Isabella Teotochi Marini

Isabella Teotochi Marini

Artist: Élisabeth-Louise Vigée-Le Brun (French, 1755-1842)
Date: 1792
Dimensions:
Painting: 19 × 13 7/8 in. (48.3 × 35.2 cm)
frame: 25 1/4 × 20 1/8 × 2 1/2 in. (64.1 × 51.1 × 6.4 cm)
Medium: Oil on paper mounted on canvas
Classification: Paintings
Credit Line: Purchased with funds from the Libbey Endowment, Gift of Edward Drummond Libbey
Object number: 1950.243
Label Text:Court painter and close friend to French queen Marie-Antoinette, Élisabeth-Louise Vigée-Le Brun had to escape the imprisonments and beheadings-by-guillotine of the French Revolution in 1789. In 1792, she was in Venice, where she was introduced to Isabella Teotochi Marini (1760–1836), the subject of this portrait. A divorced woman (shocking at the time!) and a celebrated writer, Marini ran a lively literary meeting (salon) that was frequented by English Romantic poet Lord Byron. Vigée-Le Brun also defied societal norms, becoming one of the most successful portraitists in Europe in a male-dominated art world.

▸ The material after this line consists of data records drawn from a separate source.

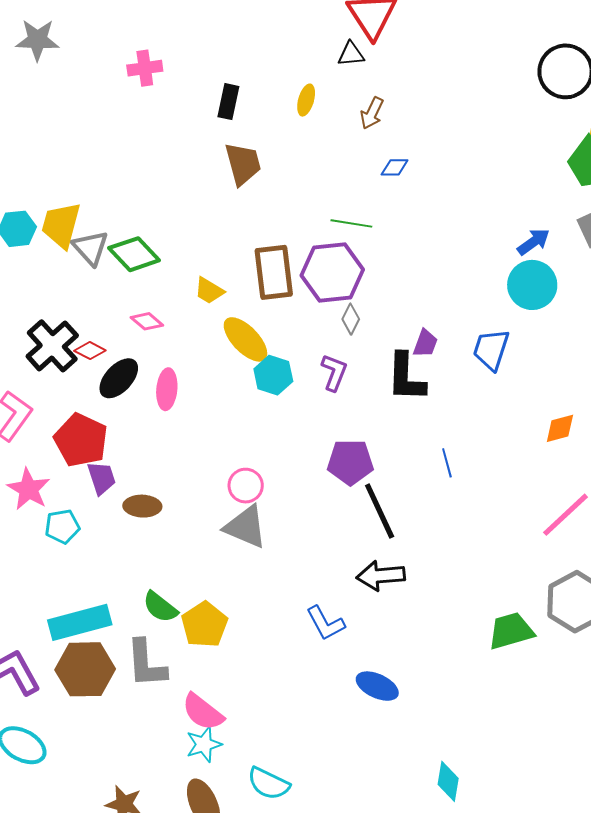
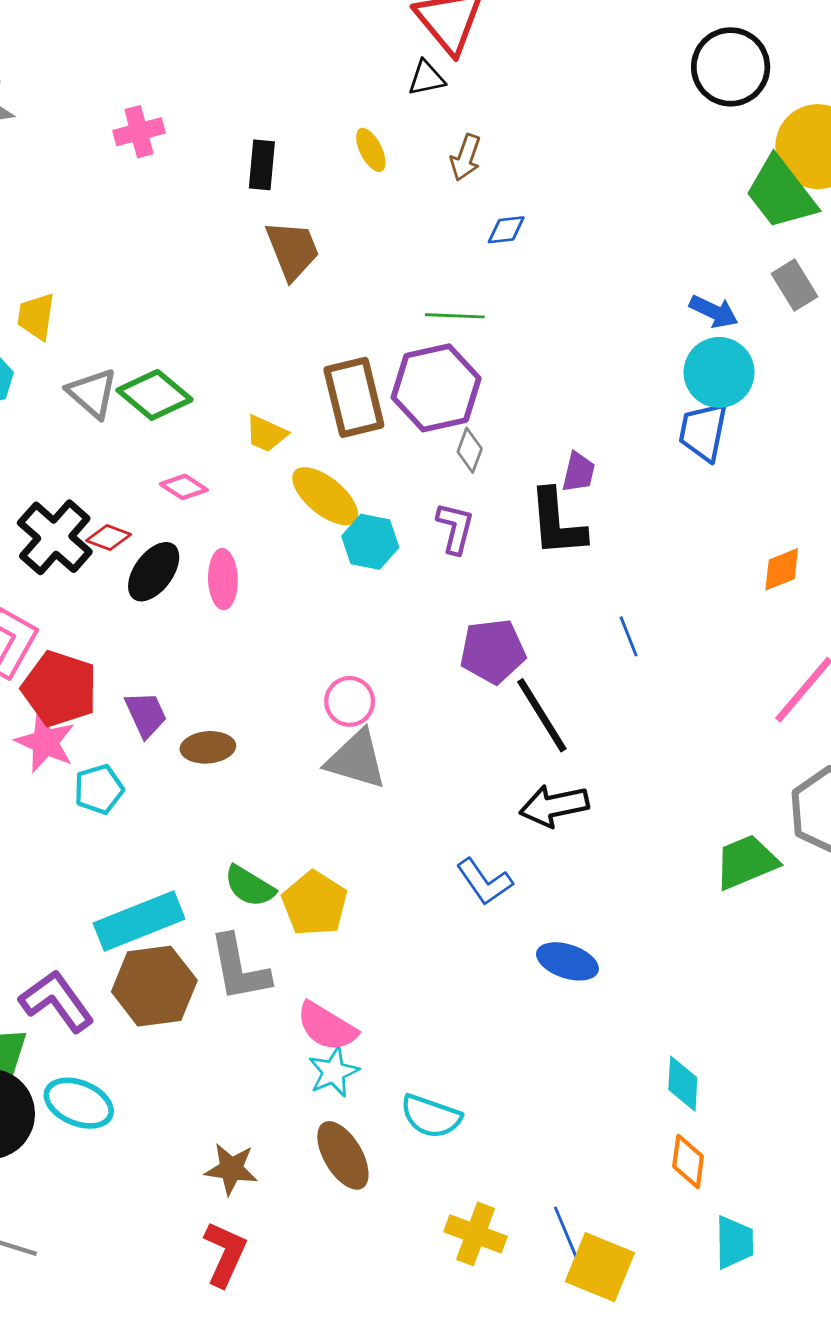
yellow ellipse: (306, 100) -> (371, 150), turned -36
yellow trapezoid: (61, 225) -> (36, 316), moved, size x0.7
blue arrow: (534, 242) -> (714, 312), turned 68
blue trapezoid: (491, 349) -> (703, 432), moved
red pentagon: (81, 440) -> (60, 689), moved

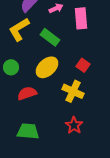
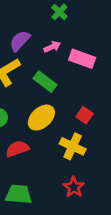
pink rectangle: (81, 18) -> (82, 59), turned -65

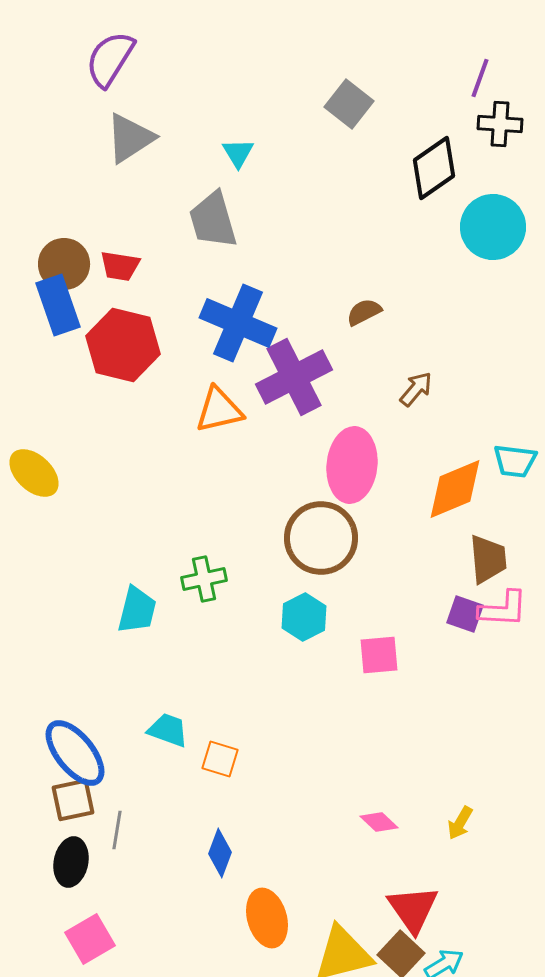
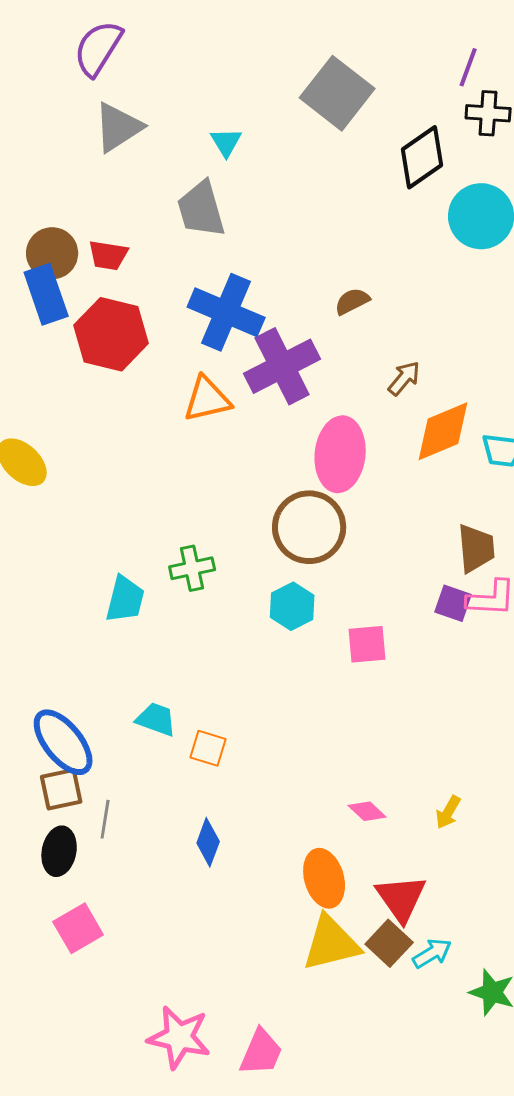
gray square: (349, 104) -> (337, 93), size x1.5
orange diamond: (455, 489) -> (443, 431), moved
orange ellipse: (267, 918) -> (324, 878), moved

Vigée-Le Brun’s vibrant portrait is inscribed to Marini’s lover, Dominique Vivant Denon, a scholar, archeologist, and writer. The painting reflects the Neoclassical taste in dress at the time. Marini wears loose curls (rather than a wig, which had been the fashion until recently) and a simple, revealing dress inspired by classical Greek and Roman precedents.